* [Problem to solve]:
An exact transcription of all the records, free of pictures, is the expected answer.

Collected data
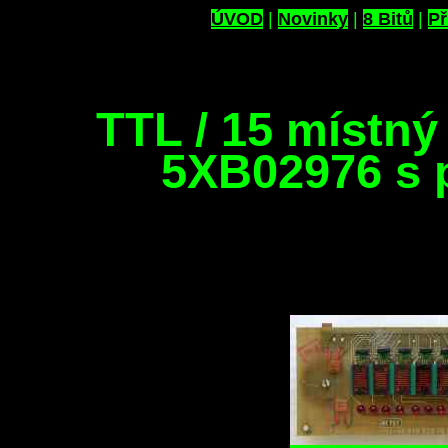
ÚVOD
|
Novinky
|
8 Bitů
|
Př
TTL / 15 místný 
5XB02976 s 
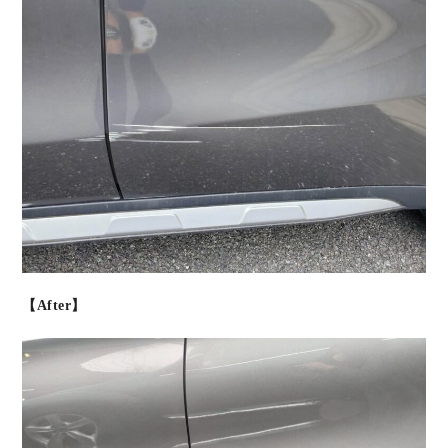
【After】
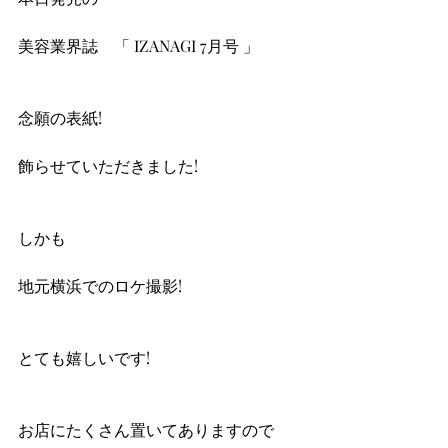
美容業界誌　「 IZANAGI 7月号 」
念願の表紙!
飾らせていただきました!
しかも
地元横浜でのロケ撮影!
とても嬉しいです!
お店にたくさん置いてありますので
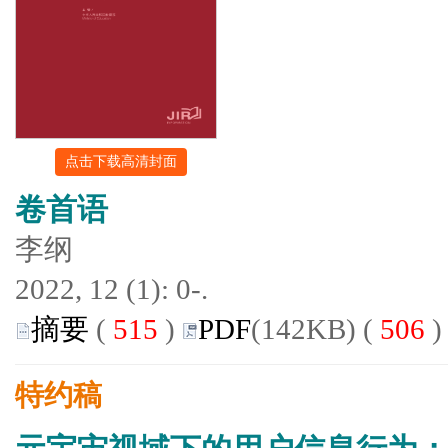
点击下载高清封面
卷首语
李纲
2022, 12 (1): 0-.
摘要
(
515
)
PDF
(142KB) (
506
)
特约稿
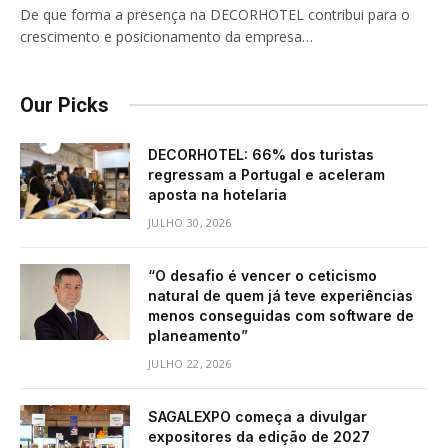
De que forma a presença na DECORHOTEL contribui para o
crescimento e posicionamento da empresa…
Our Picks
DECORHOTEL: 66% dos turistas
regressam a Portugal e aceleram
aposta na hotelaria
JULHO 30, 2026
“O desafio é vencer o ceticismo
natural de quem já teve experiências
menos conseguidas com software de
planeamento”
JULHO 22, 2026
SAGALEXPO começa a divulgar
expositores da edição de 2027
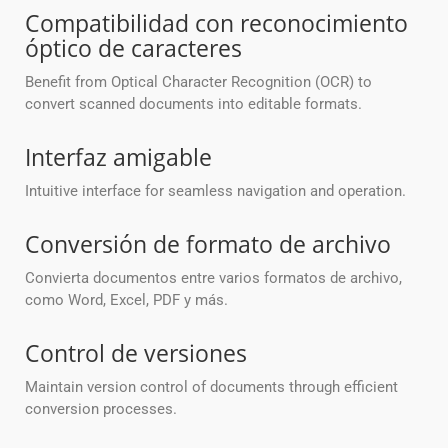
Compatibilidad con reconocimiento
óptico de caracteres
Benefit from Optical Character Recognition (OCR) to
convert scanned documents into editable formats.
Interfaz amigable
Intuitive interface for seamless navigation and operation.
Conversión de formato de archivo
Convierta documentos entre varios formatos de archivo,
como Word, Excel, PDF y más.
Control de versiones
Maintain version control of documents through efficient
conversion processes.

* [Exercise response]:
ÚVOD
|
Novinky
|
8 Bitů
|
Př
TTL / 15 místný 
5XB02976 s 
【After】
美容業界誌　「 IZANAGI 7月号 」
念願の表紙!
飾らせていただきました!
しかも
地元横浜でのロケ撮影!
とても嬉しいです!
お店にたくさん置いてありますので
点击下载高清封面
卷首语
李纲
2022, 12 (1): 0-.
摘要
(
515
)
PDF
(142KB) (
506
)
特约稿
De que forma a presença na DECORHOTEL contribui para o
crescimento e posicionamento da empresa…
Our Picks
DECORHOTEL: 66% dos turistas
regressam a Portugal e aceleram
aposta na hotelaria
JULHO 30, 2026
“O desafio é vencer o ceticismo
natural de quem já teve experiências
menos conseguidas com software de
planeamento”
JULHO 22, 2026
SAGALEXPO começa a divulgar
expositores da edição de 2027
Compatibilidad con reconocimiento
óptico de caracteres
Benefit from Optical Character Recognition (OCR) to
convert scanned documents into editable formats.
Interfaz amigable
Intuitive interface for seamless navigation and operation.
Conversión de formato de archivo
Convierta documentos entre varios formatos de archivo,
como Word, Excel, PDF y más.
Control de versiones
Maintain version control of documents through efficient
conversion processes.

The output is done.